Wellington endurece discurso, cobra lealdade no PL e admite expulsão de prefeitos que apoiarem adversários
Política POR: Redação
POSTADO EM: 22/07/2026
O senador Wellington Fagundes (PL) elevou o tom do discurso na reta final das convenções partidárias e deixou claro que o Partido Liberal cobrará fidelidade de seus filiados durante a disputa pelo Governo de Mato Grosso. Sem citar diretamente uma punição específica, o pré-candidato afirmou que a lealdade partidária é um princípio inegociável e sinalizou que prefeitos da legenda que optarem por apoiar adversários poderão até deixar o partido. A declaração ocorre em meio ao crescimento das manifestações públicas de gestores municipais do PL favoráveis à candidatura do governador Otaviano Pivetta (Republicanos).
A reação do senador foi motivada, principalmente, pela decisão do prefeito de Rondonópolis, Cláudio Ferreira (PL), de declarar apoio ao projeto de reeleição de Pivetta. O prefeito de Campo Novo do Parecis, Edilson Piaia (PL), também já demonstrou alinhamento ao governador, movimento que ampliou o desconforto dentro da direção estadual do partido e acendeu um alerta sobre a necessidade de manter a unidade da legenda durante a campanha.
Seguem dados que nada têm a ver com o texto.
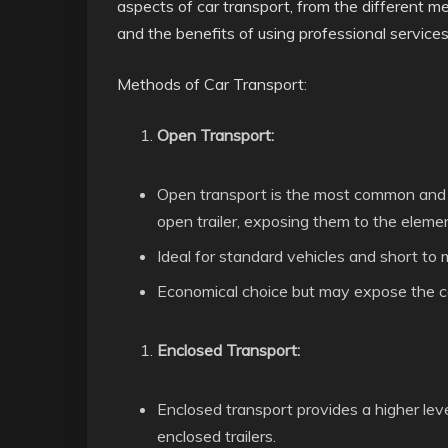
aspects of car transport, from the different me
and the benefits of using professional services
Methods of Car Transport:
Open Transport:
Open transport is the most common and 
open trailer, exposing them to the eleme
Ideal for standard vehicles and short to
Economical choice but may expose the ca
Enclosed Transport:
Enclosed transport provides a higher leve
enclosed trailers.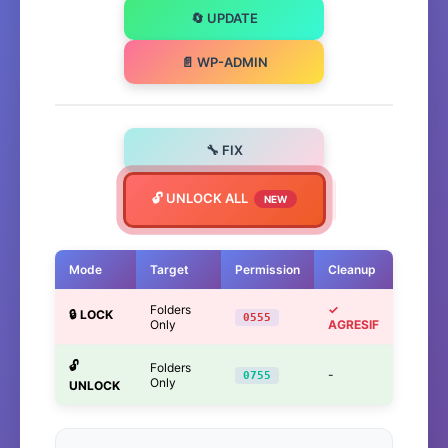
🔄 UPDATE
📄 WP-ADMIN
🔧 FIX
🔓 UNLOCK ALL
NEW
Mode
Target
Permission
Cleanup
Folders
✓
🔒 LOCK
0555
Only
AGRESIF
🔓
Folders
-
0755
Only
UNLOCK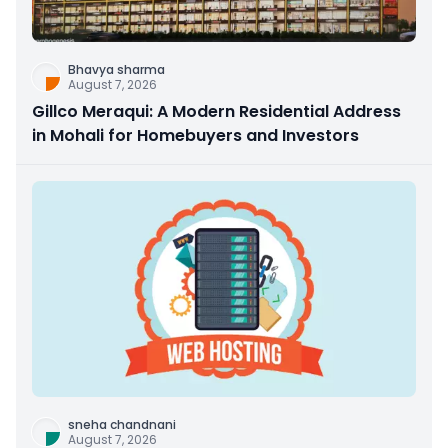
Bhavya sharma
August 7, 2026
Gillco Meraqui: A Modern Residential Address
in Mohali for Homebuyers and Investors
sneha chandnani
August 7, 2026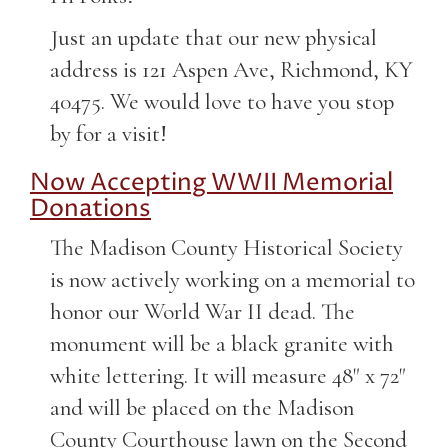
Just an update that our new physical
address is 121 Aspen Ave, Richmond, KY
40475. We would love to have you stop
by for a visit!
Now Accepting WWII Memorial
Donations
The Madison County Historical Society
is now actively working on a memorial to
honor our World War II dead. The
monument will be a black granite with
white lettering. It will measure 48" x 72"
and will be placed on the Madison
County Courthouse lawn on the Second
Durante entrevistas concedidas em Rondonópolis, Wellington reforçou que quem escolhe permanecer no PL deve respeitar as decisões partidárias. Segundo ele, fidelidade não é apenas uma regra eleitoral, mas um compromisso político firmado por todos os integrantes da sigla. Embora tenha evitado anunciar medidas imediatas, o senador deixou claro que a direção partidária tratará o assunto após a oficialização das candidaturas.
A declaração reforça uma posição que já vinha sendo defendida pela cúpula estadual do Partido Liberal. Nos últimos meses, o presidente regional da legenda, Ananias Filho, também afirmou que o partido não pretende manter em seus quadros lideranças que façam campanha para adversários, indicando que prefeitos e demais filiados terão de decidir entre seguir a candidatura oficial ou buscar outro caminho político.
O impasse evidencia uma das principais dificuldades enfrentadas pelo PL nesta eleição. Apesar de Wellington ser o nome oficial da legenda para disputar o Palácio Paiaguás, parte dos prefeitos liberais mantém boa relação institucional com Pivetta, que ocupa o governo do Estado e tem intensificado agendas ao lado de gestores municipais. A proximidade administrativa, marcada pela liberação de investimentos e obras, vem fortalecendo a aproximação entre o governador e lideranças do próprio PL, gerando uma divisão interna inédita na legenda.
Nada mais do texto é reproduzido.